Il nome deriva dal termine berbero nordafricano, Seksu, poi trasformato dagli arabi in Cous Cous che ha il significato di sgranare dall’azione manuale che si fa per lavorare la semola di grano duro, utilizzata in origine.
Ho preferito proporvela con Grano Saraceno, antinfiammatorio, utile per il sistema nervoso e che ha valori nutrizionali di un alimento privo di glutine, con un buon apporto di fibre,un indice glicemico basso, amminoacidi essenziali e minerali, come ferro, magnesio, manganese e fosforo.

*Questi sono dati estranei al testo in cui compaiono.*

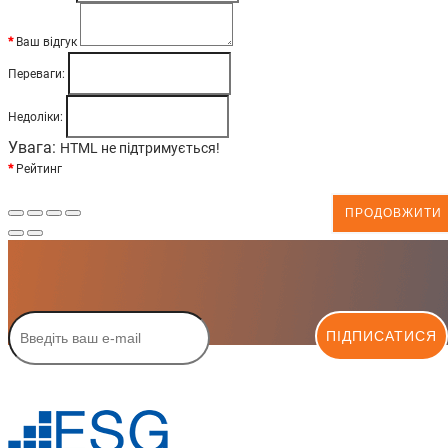
Ваш відгук
Переваги:
Недоліки:
Увага:
HTML не підтримується!
Рейтинг
ПРОДОВЖИТИ
ПІДПИСАТИСЯ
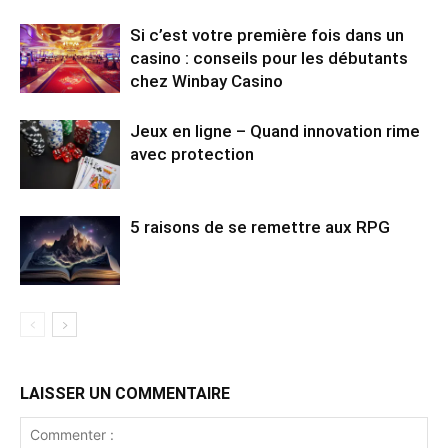
Si c’est votre première fois dans un
casino : conseils pour les débutants
chez Winbay Casino
Jeux en ligne – Quand innovation rime
avec protection
5 raisons de se remettre aux RPG
LAISSER UN COMMENTAIRE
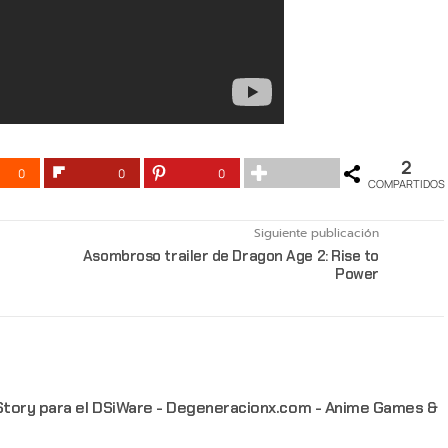
2
0
0
0
COMPARTIDOS
Siguiente publicación
Asombroso trailer de Dragon Age 2: Rise to
Power
Story para el DSiWare - Degeneracionx.com - Anime Games &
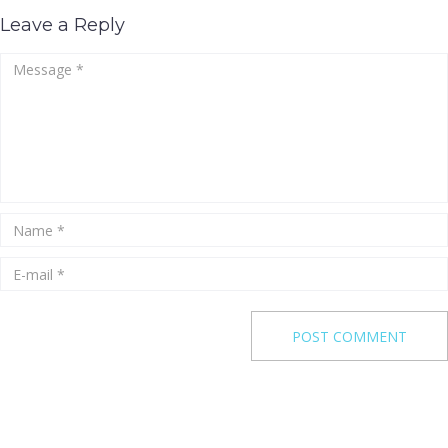
Leave a Reply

Cous Cous di Grano Saraceno alle verdure

Per 2 persone
200 gr di Cous Cous di Grano Saraceno
200 gr di acqua bollente
2 pomodori maturi San Marzano
2 zucchine chiare
1 cipolla bianca grande
1 vasetto di fagioli cannellini scolati del liquido
1 spicchio di aglio in camicia
1 ciuffo di basilico
1 ciuffo di prezzemolo
Una spolverata abbondante di origano
Una spolverata di curcuma
Sale q.b.
Olio evo 4 cucchiai

In una padella media mettete i 4 cucchiai di olio evo, lo spicchio di aglio intero, e la cipolla a dadini, e fate rosolare senza bruciare, aggiungete le 2 zucchine a dadini, i pomodori a pezzetti e tutte le erbe, il sale, la curcuma.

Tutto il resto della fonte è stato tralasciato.